12:05 PM: Giorgio Mammoliti is angry about how downtown treats the suburbs, gives fiery speech (“Take your views and leave them where you live!”) that culminates in him calling colleague Anthony Perruzza an idiot. Boos. He apologizes, sort of. Goes on to say that LRT is being rammed down the throats of Finch residents.
11:57 AM: Shorter Adam Vaughan, who has just questioned Michael Thompson on his motion: so you want to depoliticize the TTC by introducing political appointees?
11:43 AM: Procedural geekery! Stintz’s motion calls for the TTC board members—the seven who come from council—to be chosen by ballot. The mechanics of how this will work are not entirely clear; much consultation of the procedural bylaw currently in progress.
11:33 AM: And now Michael Thompson is introducing his motion for a citizen-only board. “This is a game-changer, no doubt.

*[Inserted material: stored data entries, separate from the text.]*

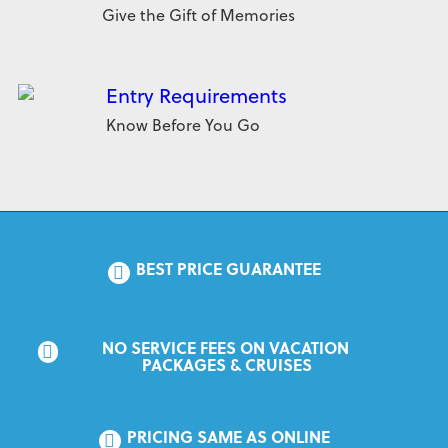
Give the Gift of Memories
Entry Requirements
Know Before You Go
BEST PRICE GUARANTEE
NO SERVICE FEES ON VACATION 
PACKAGES & CRUISES
PRICING SAME AS ONLINE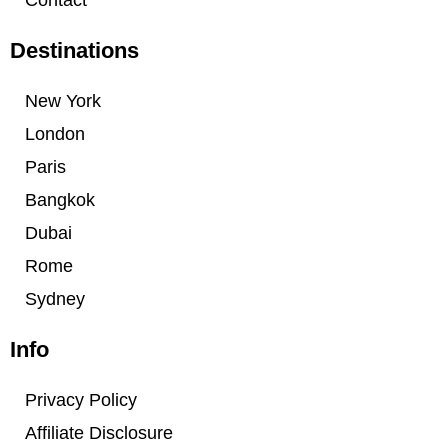
Contact
Destinations
New York
London
Paris
Bangkok
Dubai
Rome
Sydney
Info
Privacy Policy
Affiliate Disclosure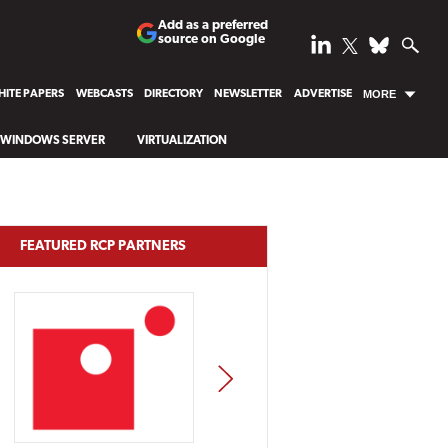
Add as a preferred
source on Google
ITE PAPERS
WEBCASTS
DIRECTORY
NEWSLETTER
ADVERTISE
MORE
WINDOWS SERVER
VIRTUALIZATION
FEATURED RCP PARTNERS
NEXT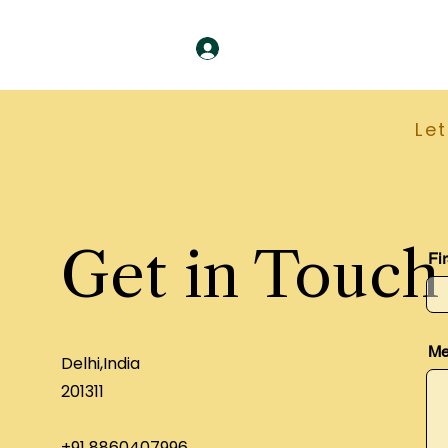
Le
Get in Touch
Fi
Me
Delhi,India
201311
+91 8860407996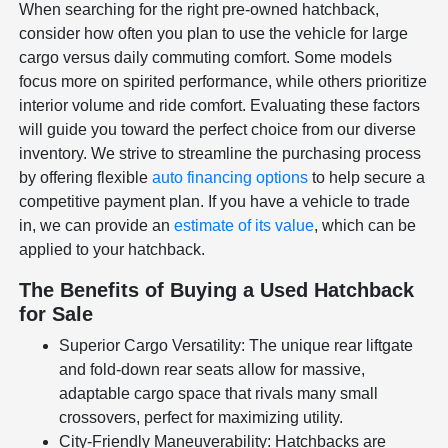
When searching for the right pre-owned hatchback,
consider how often you plan to use the vehicle for large
cargo versus daily commuting comfort. Some models
focus more on spirited performance, while others prioritize
interior volume and ride comfort. Evaluating these factors
will guide you toward the perfect choice from our diverse
inventory. We strive to streamline the purchasing process
by offering flexible
auto financing options
to help secure a
competitive payment plan. If you have a vehicle to trade
in, we can provide an
estimate of its value
, which can be
applied to your hatchback.
The Benefits of Buying a Used Hatchback
for Sale
Superior Cargo Versatility: The unique rear liftgate
and fold-down rear seats allow for massive,
adaptable cargo space that rivals many small
crossovers, perfect for maximizing utility.
City-Friendly Maneuverability: Hatchbacks are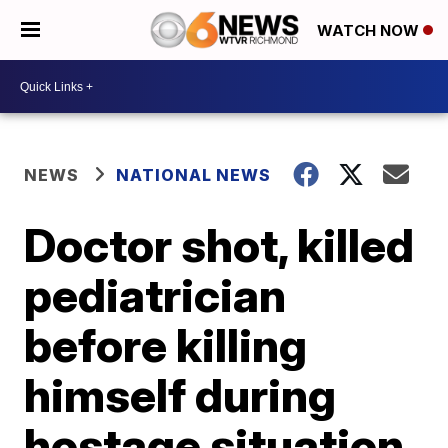
WATCH NOW
NEWS
NATIONAL NEWS
Doctor shot, killed
pediatrician
before killing
himself during
hostage situation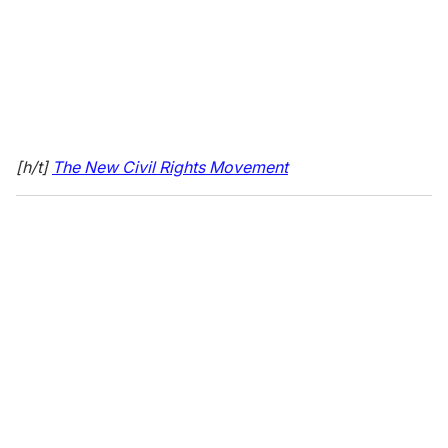
[h/t]
The New Civil Rights Movement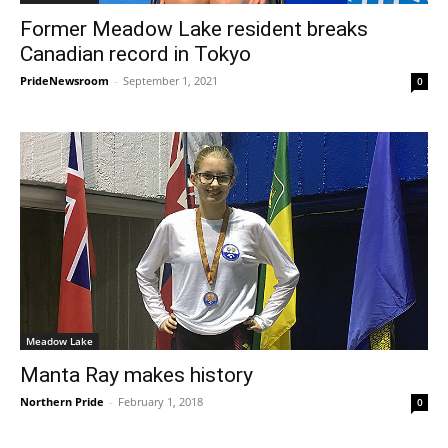
Former Meadow Lake resident breaks
Canadian record in Tokyo
PrideNewsroom
-
September 1, 2021
0
Meadow Lake
Manta Ray makes history
Northern Pride
-
February 1, 2018
0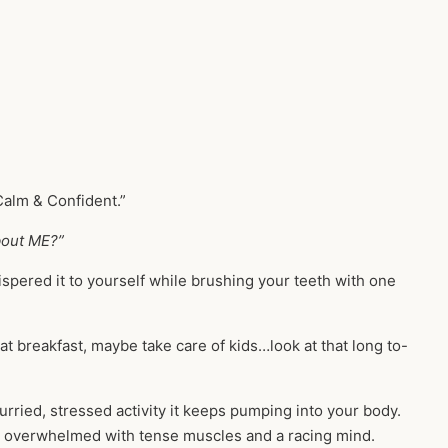
Calm & Confident.”
out ME?”
hispered it to yourself while brushing your teeth with one
eat breakfast, maybe take care of kids…look at that long to-
rried, stressed activity it keeps pumping into your body.
ic, overwhelmed with tense muscles and a racing mind.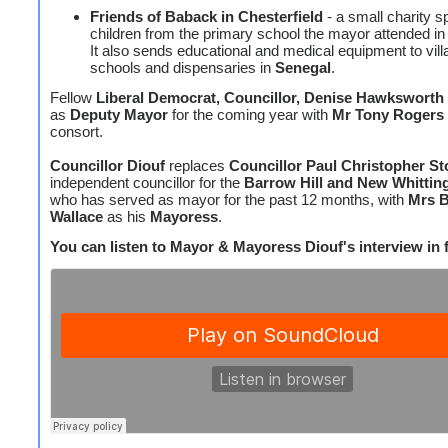
Friends of Baback in Chesterfield
- a small charity s
children from the primary school the mayor attended i
It also sends educational and medical equipment to vill
schools and dispensaries in
Senegal
.
Fellow
Liberal Democrat, Councillor, Denise Hawksworth
as
Deputy Mayor
for the coming year with
Mr Tony Rogers
consort.
Councillor Diouf
replaces
Councillor Paul Christopher S
independent councillor for the
Barrow Hill and New Whittin
who has served as mayor for the past 12 months, with
Mrs B
Wallace
as his
Mayoress
.
You can listen to Mayor & Mayoress Diouf's interview in fu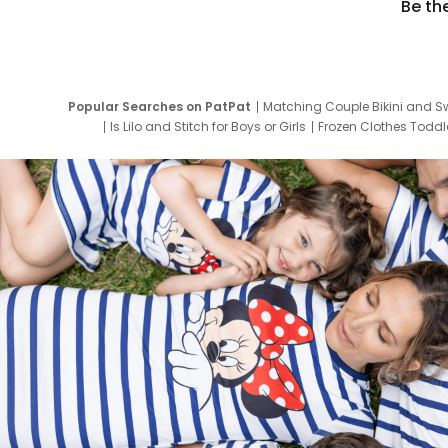
Be th
Popular Searches on PatPat
Matching Couple Bikini and S
Is Lilo and Stitch for Boys or Girls
Frozen Clothes Toddle
Newborn Clothes for Boys
9 Year Old Summ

Politicians have fumbled transit in this city. We have not been able to bring the professional expertise that’s needed,” he says.
11:21 AM: “This can’t be about revenge,” says Joe Mihevc, rising in support of Stintz’s motion. This isn’t a vendetta driven by the firing of Gary Webster, but a necessary corrective so the TTC Board and council can work together rather than undermine each other. A former vice-chair of the TTC, Mihevc is widely reported to be very keen to serve on the board again. “The TTC is about social inclusion,” he says, and it’s important to have political representatives who are aware of residents’ needs and can make decisions that facilitate increasing equality in Toronto.
11:19 AM: Karen Stintz has just introduced her motion. “Our commission isn’t functioning well,” she said. “We do need to have a commission that is reflective of the will of council.”
11:14 AM: Denzil Minnan-Wong tells reporters he will not be putting his name forward for reappointment to the TTC, surprising many.
11:03 AM: Just getting underway at City Hall, the debate about how the TTC should be governed. Councillors are now asking staff questions about the technicalities of various governance models, and about precedents for them both in Toronto and elsewhere. Currently, the focus is on the structure of the board—specifically, whether private citizens or councillors should hold the majority, and what the implications of an all-citizen board would be. Should councillors opt for a board structure that includes at least some councillors, debate about which councillors serve on that board is expected to last through the afternoon.